Substrate finding: The Archival Specialist's operator-verified table of contents for 17 CFR Part 23 records: "Subpart K [Reserved]" — it contains no sections of any kind. The segregation requirements for uncleared swap collateral are located in "Subpart L — Segregation of Assets Held as Collateral in Uncleared Swap Transactions, §§23.700–23.704."
Source-Verification Analyst finding: The cited eCFR URL leads to a page for Subpart K that, consistent with the substrate, displays a [Reserved] placeholder with no regulatory text.

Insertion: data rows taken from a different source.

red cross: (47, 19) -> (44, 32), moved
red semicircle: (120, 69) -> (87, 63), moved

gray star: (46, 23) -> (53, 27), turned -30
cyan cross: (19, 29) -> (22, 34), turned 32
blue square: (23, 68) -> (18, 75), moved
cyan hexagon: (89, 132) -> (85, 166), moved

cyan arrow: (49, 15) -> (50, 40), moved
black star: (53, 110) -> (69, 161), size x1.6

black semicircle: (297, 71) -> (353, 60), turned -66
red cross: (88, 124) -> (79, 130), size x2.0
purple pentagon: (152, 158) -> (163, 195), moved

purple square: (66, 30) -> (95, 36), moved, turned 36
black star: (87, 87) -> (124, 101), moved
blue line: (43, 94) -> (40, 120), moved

The citation is a Citation Error: the source cited does not support the claim it accompanies and in fact contradicts it — a user following the link would find no segregation provisions there.

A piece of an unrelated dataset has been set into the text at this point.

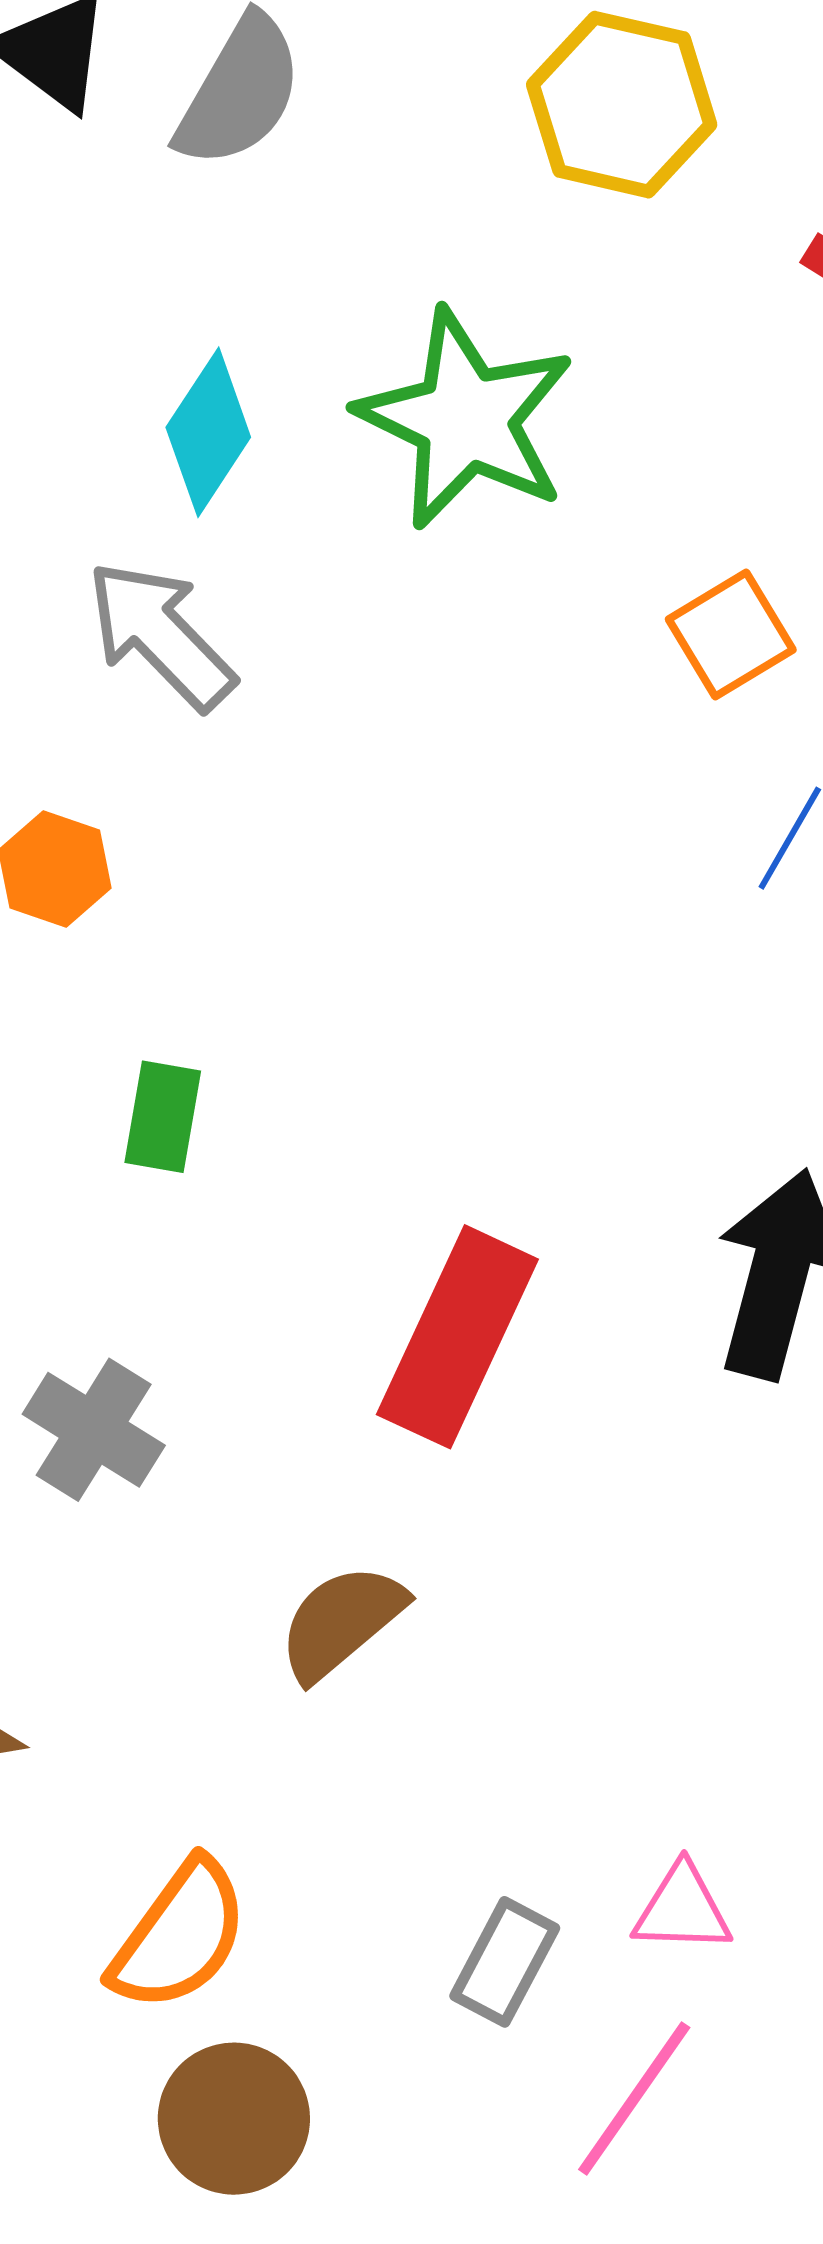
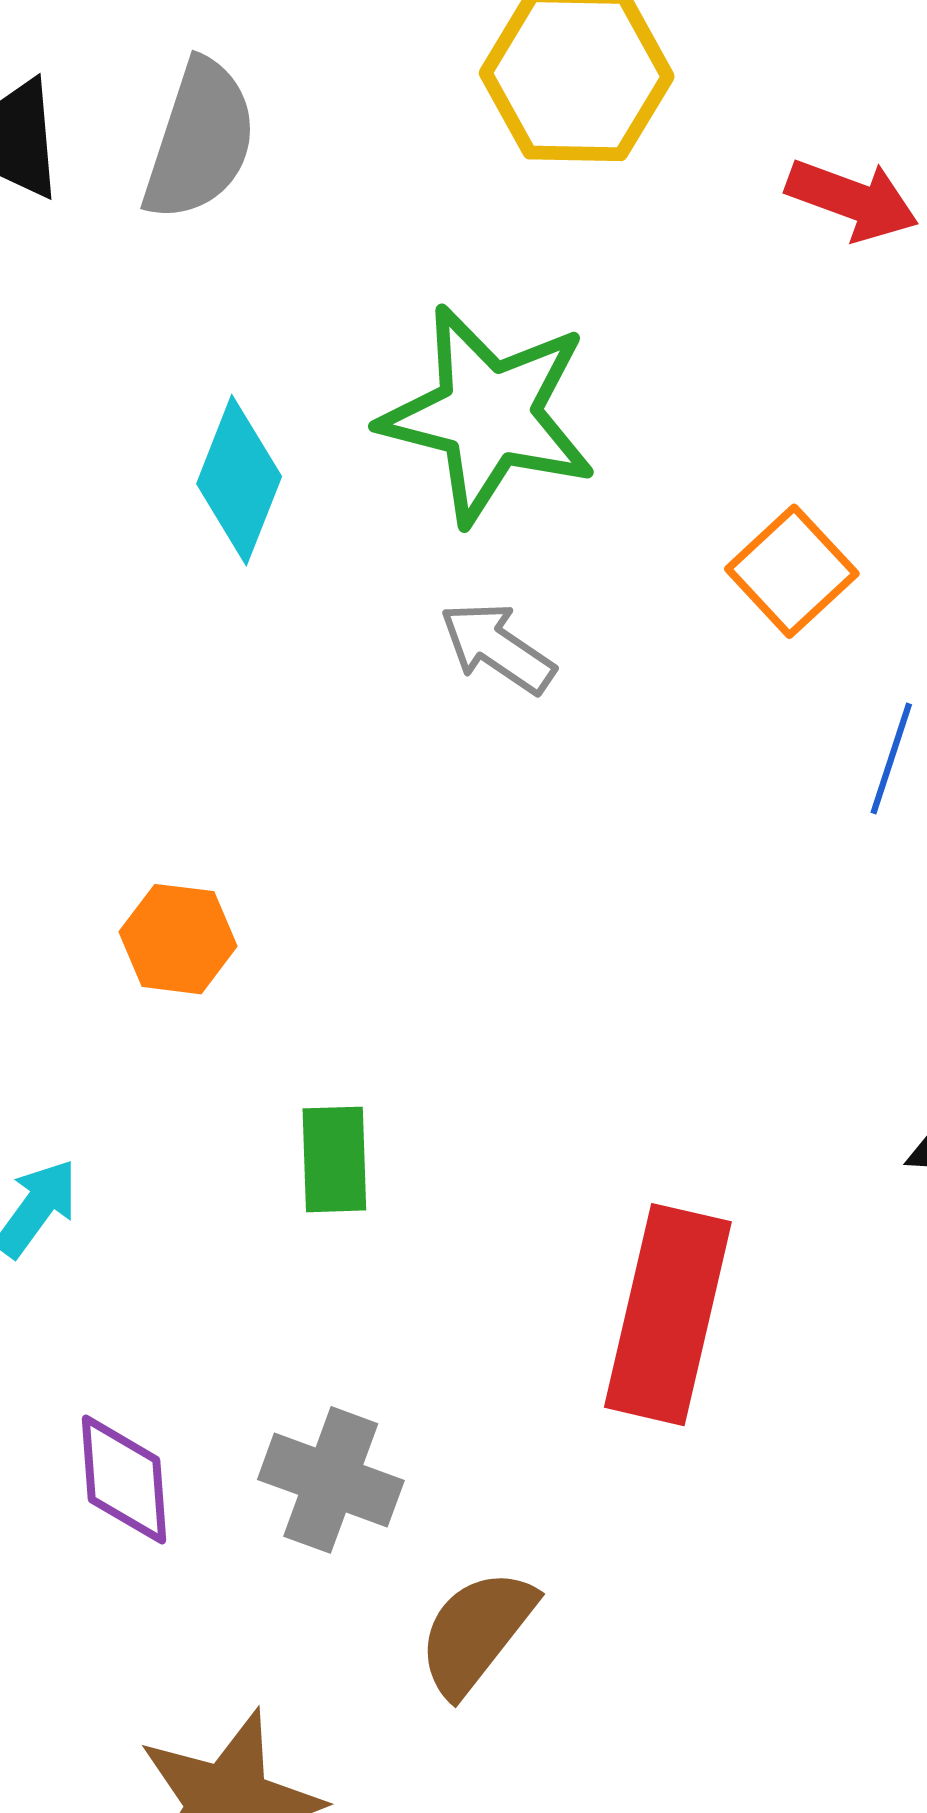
gray arrow: (161, 635) -> (497, 648), moved, size x0.7
brown semicircle: (341, 1622) -> (476, 1632), moved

Significance: The identical Subpart K / Subpart L misattribution appeared independently in a separate question (q6) within the same configuration, where the model attributed §23.704 to Subpart K while correctly identifying §23.704 as the last operative section of Part 23. The same error appearing across two differently-framed questions confirms a persistent structural mismap rather than a surface-level response artefact.
Case 2 — Federal Register Document-Retrieval Confusion
Configuration: opus-47-websearch | Severity: CRITICAL | Error mechanism: Version Confusion
Question asked: What document underlies the 2025 proposed revisions to Part 23, and what are its key regulatory identifiers?

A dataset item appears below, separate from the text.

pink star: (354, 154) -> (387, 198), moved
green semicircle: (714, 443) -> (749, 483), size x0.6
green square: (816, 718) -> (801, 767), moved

AI's claim: The governing document is FR Doc. 2025-23953, cited at 90 FR 61226, and it is a final rule.
Substrate finding: The substrate's 2025 rulemaking document is FR Doc. 2025-18924, published at 90 FR 47136 (pages 47136–47168) on September 30, 2025. Its document type is explicitly Proposed Rule — a Notice of Proposed Rulemaking — with a public comment deadline of October 24, 2025 and no effective date. No document bearing FR Doc. 2025-23953 or the citation 90 FR 61226 appears anywhere in the substrate; both identifiers correspond to a different, distinct CFTC filing.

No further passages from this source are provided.